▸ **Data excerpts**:
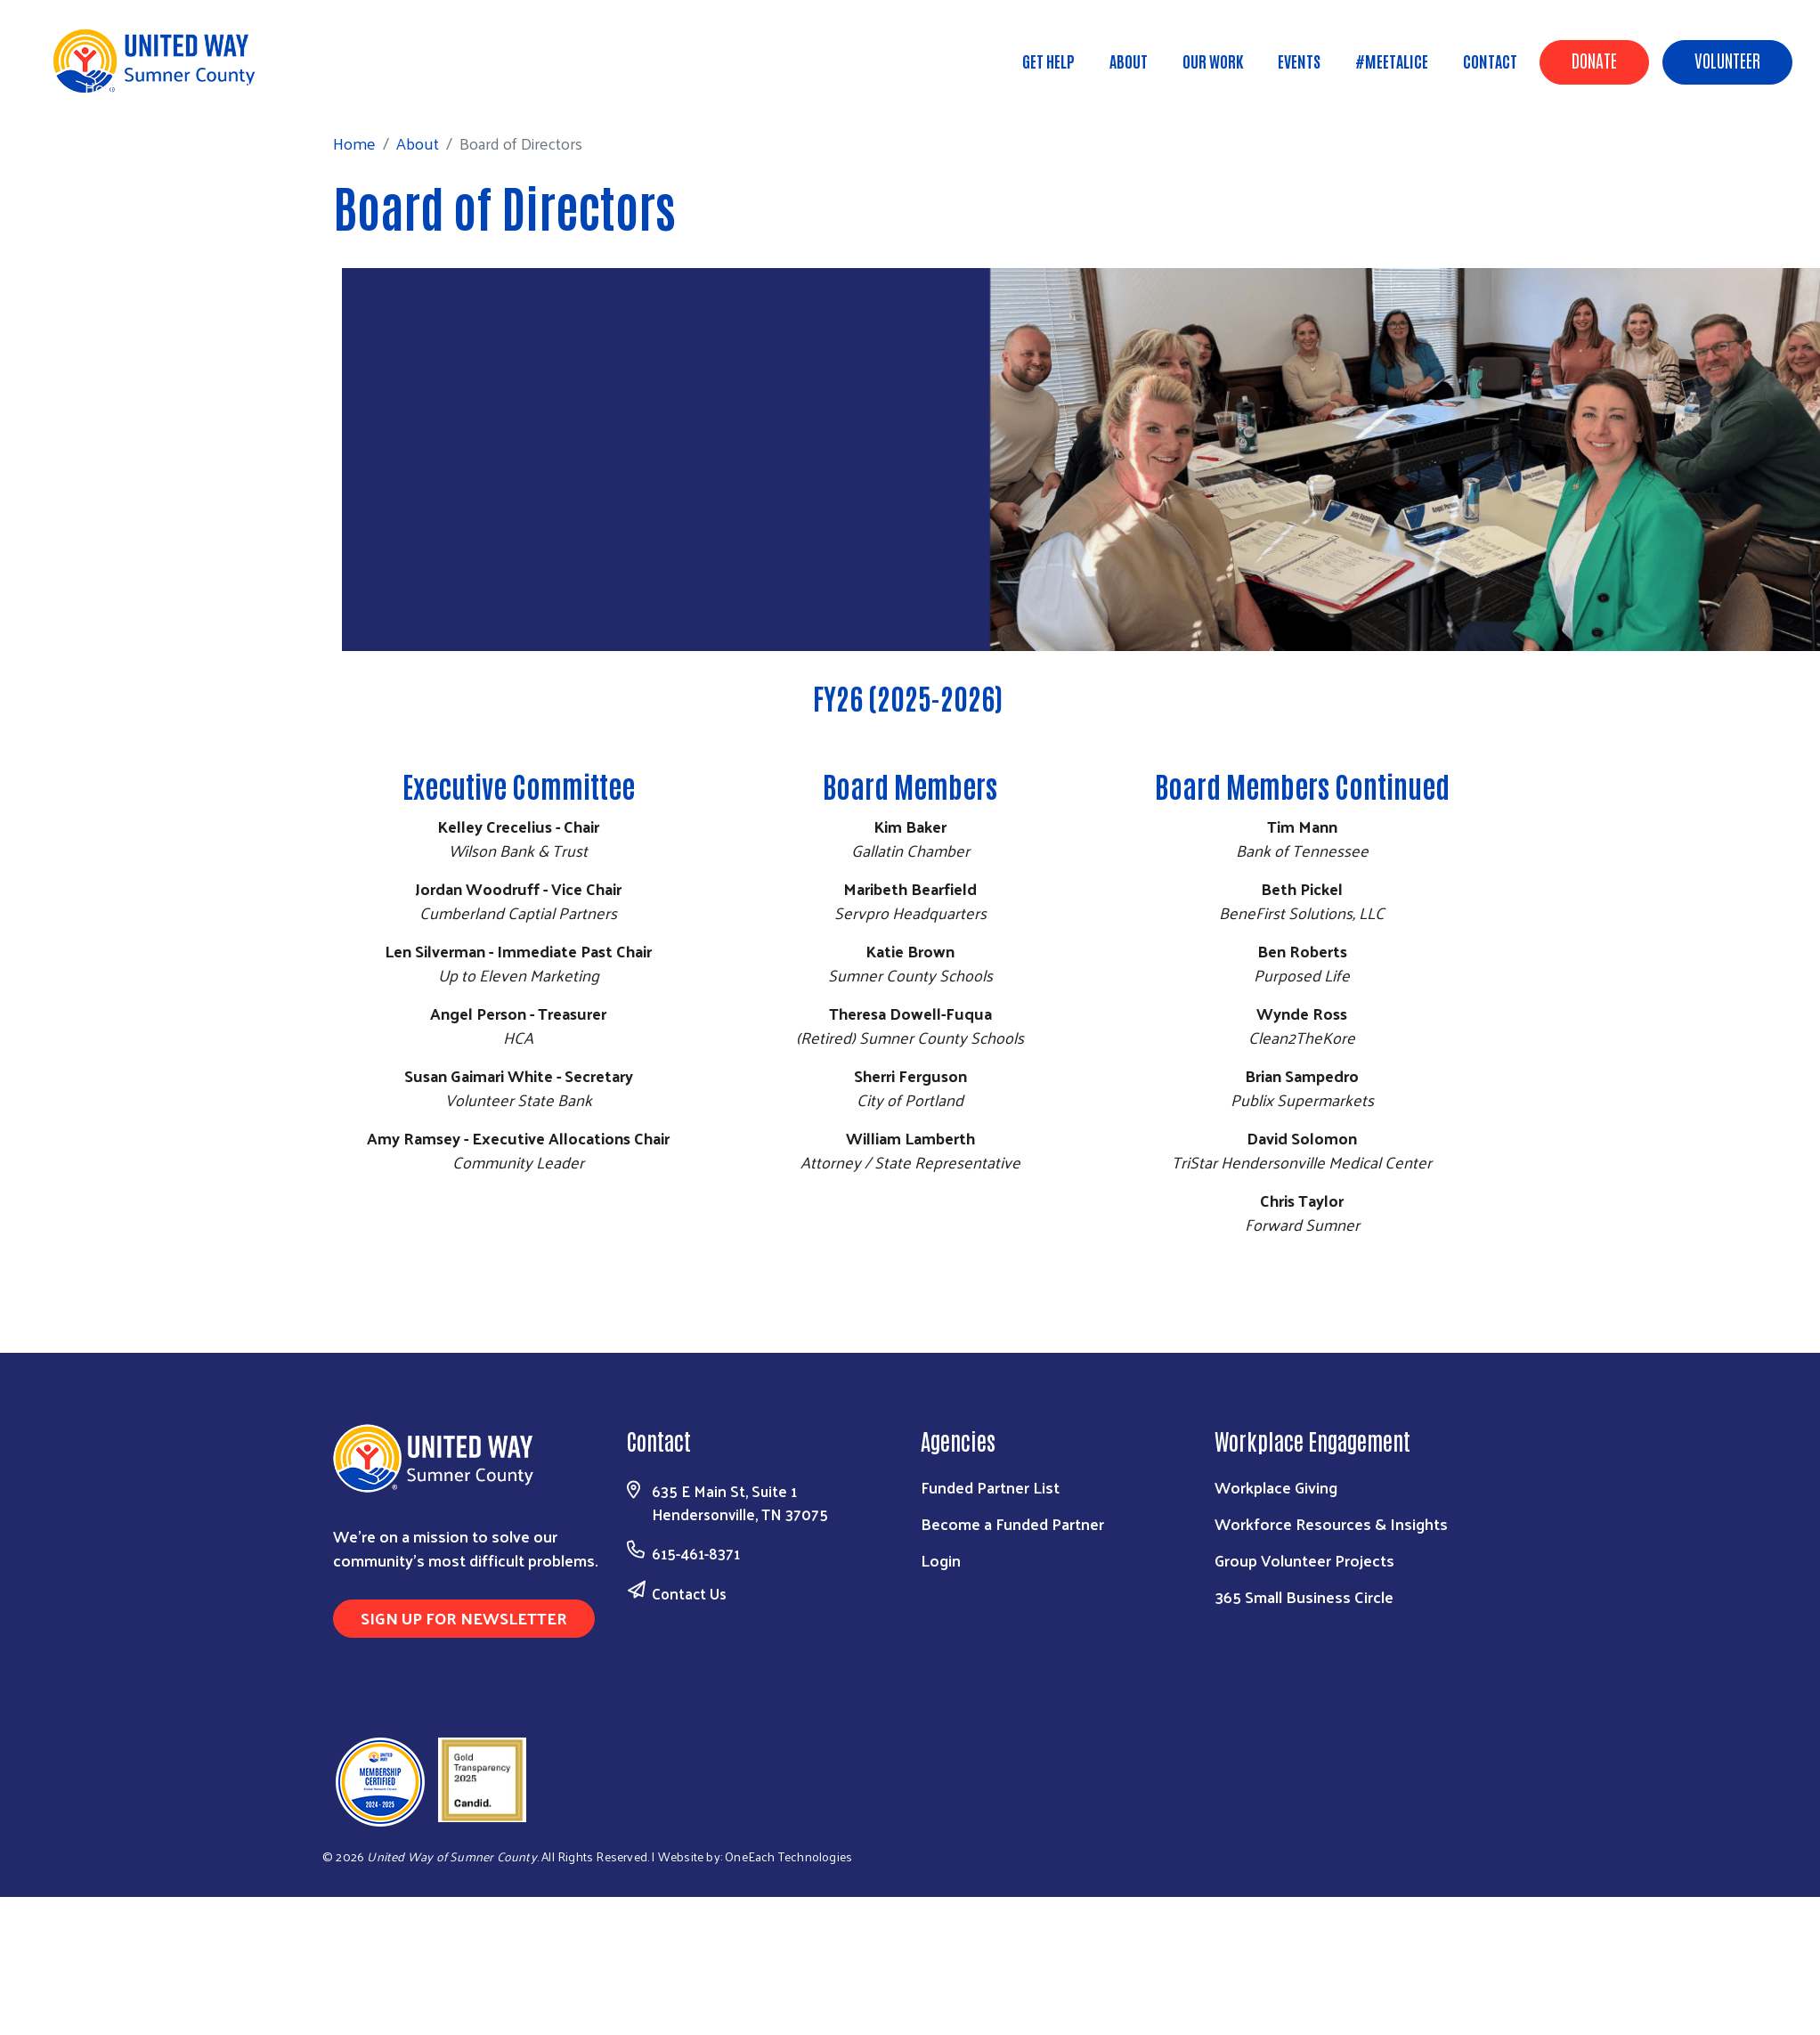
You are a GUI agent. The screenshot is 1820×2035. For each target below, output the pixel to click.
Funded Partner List (990, 1487)
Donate (1594, 59)
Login (941, 1560)
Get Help (1048, 60)
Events (1299, 60)
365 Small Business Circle (1304, 1596)
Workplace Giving (1276, 1487)
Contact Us (689, 1593)
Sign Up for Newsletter (464, 1617)
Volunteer (1727, 59)
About (1128, 60)
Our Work (1212, 60)
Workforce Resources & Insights (1331, 1523)
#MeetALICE (1391, 60)
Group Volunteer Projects (1304, 1560)
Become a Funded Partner (1012, 1523)
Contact (1490, 60)
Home (106, 87)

▸ **Aim of the task**: Find "Workplace Giving (1276, 1487)" in the records. Copy its line and every line after it, exactly, through the last one.

▸ **Written solution**:
Workplace Giving (1276, 1487)
Contact Us (689, 1593)
Sign Up for Newsletter (464, 1617)
Volunteer (1727, 59)
About (1128, 60)
Our Work (1212, 60)
Workforce Resources & Insights (1331, 1523)
#MeetALICE (1391, 60)
Group Volunteer Projects (1304, 1560)
Become a Funded Partner (1012, 1523)
Contact (1490, 60)
Home (106, 87)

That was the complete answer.